Publication year - 2012
Publication title -
european journal of oral sciences
Language(s) - English
Resource type - Journals
SCImago Journal Rank - 0.802
H-Index - 93
eISSN - 1600-0722
pISSN - 0909-8836
DOI - 10.1111/j.1600-0722.2012.00953.x
Subject(s) - alexithymia , quality of life (healthcare) , personality , population , clinical psychology , anxiety , feeling , logistic regression , toronto alexithymia scale , psychology , medicine , oral health , poisson regression , psychiatry , dentistry , environmental health , social psychology , psychotherapist
Mattila AK, Pohjola V, Suominen AL, Joukamaa M, Lahti S. Difficulties in emotional regulation and poorer oral health‐related quality of life in the general population.

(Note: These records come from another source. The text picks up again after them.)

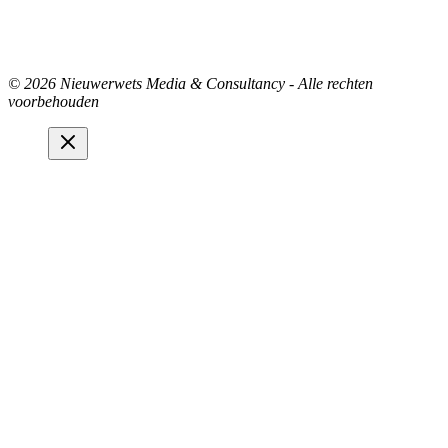
© 2026 Nieuwerwets Media & Consultancy - Alle rechten
voorbehouden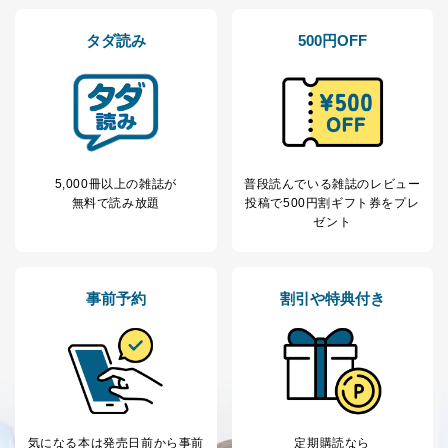
タダ読み
500円OFF
5,000冊以上の雑誌が
普段読んでいる雑誌のレビュー
無料で読み放題
投稿で
500円割ギフト券をプレ
ゼント
事前予約
割引や特典付き
気になる本は
発売日前から事前
定期購読なら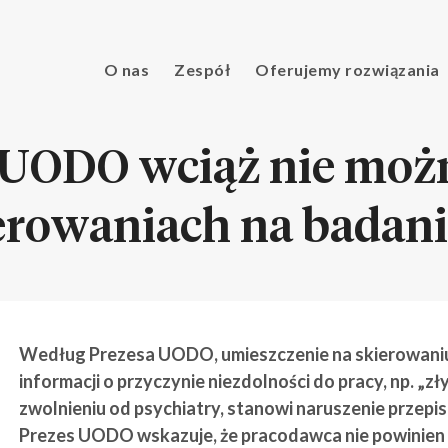
O nas
Zespół
Oferujemy rozwiązania
 UODO wciąż nie moż
ierowaniach na badani
Według Prezesa UODO, umieszczenie na skierowaniu 
informacji o przyczynie niezdolności do pracy, np. „z
zwolnieniu od psychiatry, stanowi naruszenie przep
Prezes UODO wskazuje, że pracodawca nie powinien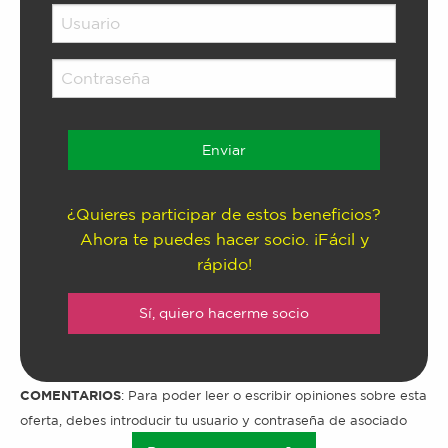
¿Quieres participar de estos beneficios?
Ahora te puedes hacer socio. ¡Fácil y
rápido!
Sí, quiero hacerme socio
COMENTARIOS
: Para poder leer o escribir opiniones sobre esta
oferta, debes introducir tu usuario y contraseña de asociado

Eur J Oral Sci 2012; 120: 224–231. © 2012 Eur J Oral Sci Personality is one of the strongest predictors of subjective well‐being and may, according to a few previous studies, affect how people report oral health‐related quality of life (OHRQoL). Alexithymia, a personality trait involving difficulties in emotional regulation, is associated with poorer health‐related quality of life in the general population. We studied if alexithymia is also associated with poorer OHRQoL in a general population sample of 4,460 adults. Oral health‐related quality of life was measured using the 14‐item Oral Health Impact Profile (OHIP‐14) and alexithymia was measured using the 20‐item Toronto Alexithymia Scale (TAS‐20). Controlling for clinically assessed dental health, depression, anxiety, and socio‐demographic variables, higher scores on the TAS‐20 as well as on its three dimensions [difficulties in identifying feelings (DIF), difficulties in describing feelings (DDF), and externally oriented thinking (EOT)] were associated with higher OHIP‐14 composite scores according to Poisson regression analyses. In adjusted logistic regression analyses, the TAS‐20 and two of its dimensions (DIF and DDF) were positively and significantly associated with the seven OHIP‐14 dimensions and the prevalence of those reporting one or more OHIP‐14 items fairly often or very often. The study showed that difficulties in emotional regulation might be reflected in poorer OHRQoL, regardless of the dental health status, depression, anxiety, and socio‐demographic variables.